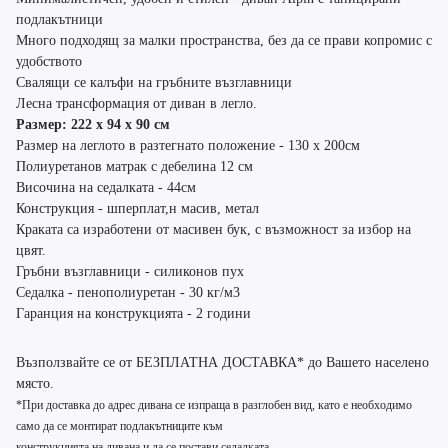
подлакътници
Много подходящ за малки пространства, без да се прави копромис с
удобството
Свалящи се калъфи на гръбните възглавници
Лесна трансформация от диван в легло.
Размер: 222 х 94 х 90 см
Размер на леглото в разтегнато положение - 130 х 200см
Полиуретанов матрак с дебелина 12 см
Височина на седалката - 44см
Конструкция - шперплат,н масив, метал
Краката са изработени от масивен бук, с възможност за избор на
цвят.
Гръбни възглавници - силиконов пух
Седалка - пенополиуретан - 30 кг/м3
Гаранция на конструкцията - 2 години
Възползвайте се от БЕЗПЛАТНА ДОСТАВКА* до Вашето населено
място.
*При доставка до адрес дивана се изпраща в разглобен вид, като е необходимо
само да се монтират подлакътниците към
конструкцията на дивана и да се постави седалката.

## Work to complete
Transcribe every record above in full. Pictures stay out of the copy.

## Answer to the problem
подлакътници
Много подходящ за малки пространства, без да се прави копромис с
удобството
Свалящи се калъфи на гръбните възглавници
Лесна трансформация от диван в легло.
Размер: 222 х 94 х 90 см
Размер на леглото в разтегнато положение - 130 х 200см
Полиуретанов матрак с дебелина 12 см
Височина на седалката - 44см
Конструкция - шперплат,н масив, метал
Краката са изработени от масивен бук, с възможност за избор на
цвят.
Гръбни възглавници - силиконов пух
Седалка - пенополиуретан - 30 кг/м3
Гаранция на конструкцията - 2 години
Възползвайте се от БЕЗПЛАТНА ДОСТАВКА* до Вашето населено
място.
*При доставка до адрес дивана се изпраща в разглобен вид, като е необходимо
само да се монтират подлакътниците към
конструкцията на дивана и да се постави седалката.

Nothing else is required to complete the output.